A mon entrée en hôpital de Jour le 16 Août 2022, mes douleurs sont toujours aussi insupportables. J’ai de la morphine à 10 mg en libération prolongée matin et soir plus des interdoses en fin de matinée et fin d’après-midi. Je demande à avoir un scanner pour faire un état des lieux mais on m’explique qu’il est normal que je souffre autant compte tenu de tous mes traumas. La posture assise en voiture étant toujours insupportable, je suis transportée par l’ambulance chaque jour du lundi au vendredi.

Mi- septembre, je m’effondre en pleurs sur le plateau de rééducation tellement je suis fatiguée de souffrir. Mon état alerte et le médecin ordonne un scan de mon bassin le 22 septembre 2022. Deux jours après, elle m’annonce la présence d’un kyste de 8 cm sur mon ovaire droit. Kyste qui n’était pas présent sur mon body scan du jour de l’accident.

Le scanner est validé par l’échographie du 27 septembre de la gynécologue qui me prescrit un IRM le 24 octobre pour savoir si celui-ci est bénin ou malin. Je tente de patienter mais mes douleurs sont telles que je n’arrive pas à être assise plus de 10 minutes. La seule posture où les douleurs s’estompent est lorsque je suis allongée avec mes jambes relevées à 90 degrés.

Le 7 octobre 2022, je suis convoquée à l’audience du tribunal judiciaire de Saint-Malo. J’ai peur de souffrir si je ne peux supporter les postures assis ou debout plus de dix minutes mais j’ai besoin de me confronter à nouveau à son visage. J’ai besoin de revoir celui qui m’a percuté et écrasé avec son véhicule. Sûrement pour qu’il se rende compte de la situation ou bien pour entendre ses excuses, je ne sais pas.

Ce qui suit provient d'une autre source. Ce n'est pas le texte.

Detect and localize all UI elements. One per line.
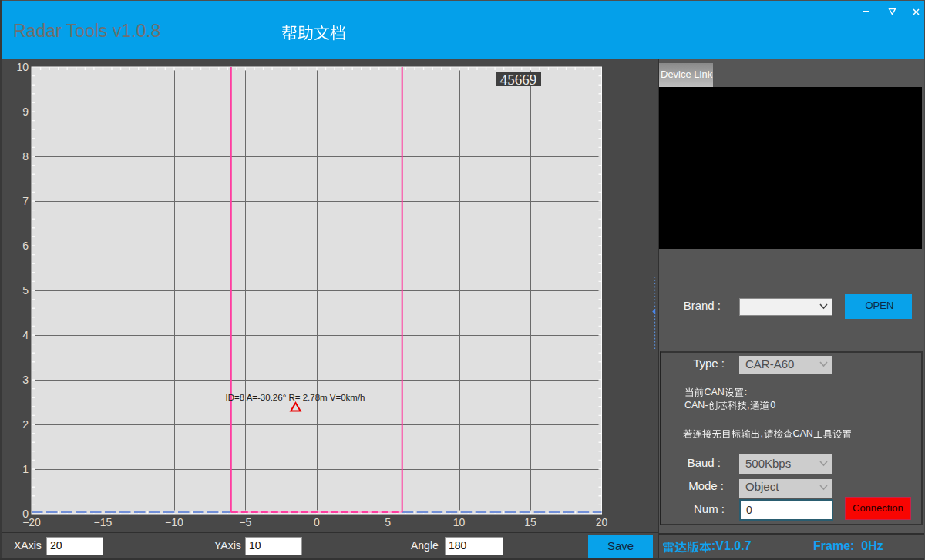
svg-text:1: 1 [22,463,29,475]
svg-text:10: 10 [16,61,29,73]
svg-text:2: 2 [22,418,29,431]
svg-text:ID=8 A=-30.26° R= 2.78m V=0km/: ID=8 A=-30.26° R= 2.78m V=0km/h [225,393,365,402]
svg-text:9: 9 [22,106,29,118]
svg-text:20: 20 [596,516,608,528]
svg-text:−5: −5 [239,516,251,528]
svg-text:6: 6 [22,240,29,252]
svg-text:5: 5 [385,516,391,528]
svg-text:15: 15 [524,516,536,528]
svg-text:10: 10 [453,516,466,528]
svg-text:45669: 45669 [500,72,537,88]
svg-text:4: 4 [22,329,29,341]
svg-text:3: 3 [22,374,29,386]
svg-text:7: 7 [22,195,29,207]
svg-text:−15: −15 [94,516,113,528]
svg-text:−10: −10 [165,516,183,528]
svg-text:5: 5 [22,284,29,297]
svg-text:−20: −20 [22,516,41,528]
svg-text:0: 0 [314,516,320,528]
svg-text:8: 8 [22,150,29,163]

Mon conjoint m’accompagne et m’assiste tout le long. J’arrive dans ce grand hall est déjà je ne fais plus la maline. Mes jambes tremblent, mon ventre se serre. A cet instant, je me rends compte que j’ai en fait très peur de le revoir. Mon avocat me rejoint et soudainement je me sens comme protégée.

Mais au moment où je le vois passer le hall d’entrée, c’est une immense émotion de colère qui m’envahie. Je revoie ce monsieur totalement désorienté, le regard vide, qui avance sans savoir où il va. Le jour de l’accident, je pensais que cette posture était à l’origine du choc qui venait de se produire. Je réalise que son état n’était pas lié à l’évènement et qu’il était déjà comme cela le jour où il a osé prendre le volant de sa voiture dans ses mains.

Je n’ose pas l’approcher, ni le regarder. Un de ses enfants vient me saluer, je sais qu’il culpabilise énormément compte tenu des messages qu’il m’envoie de temps en temps. Il m’a fait part du fait qu’il discutait avec sa sœur pour lui retirer sa voiture peu de temps avant ce jour du 29 avril 2022.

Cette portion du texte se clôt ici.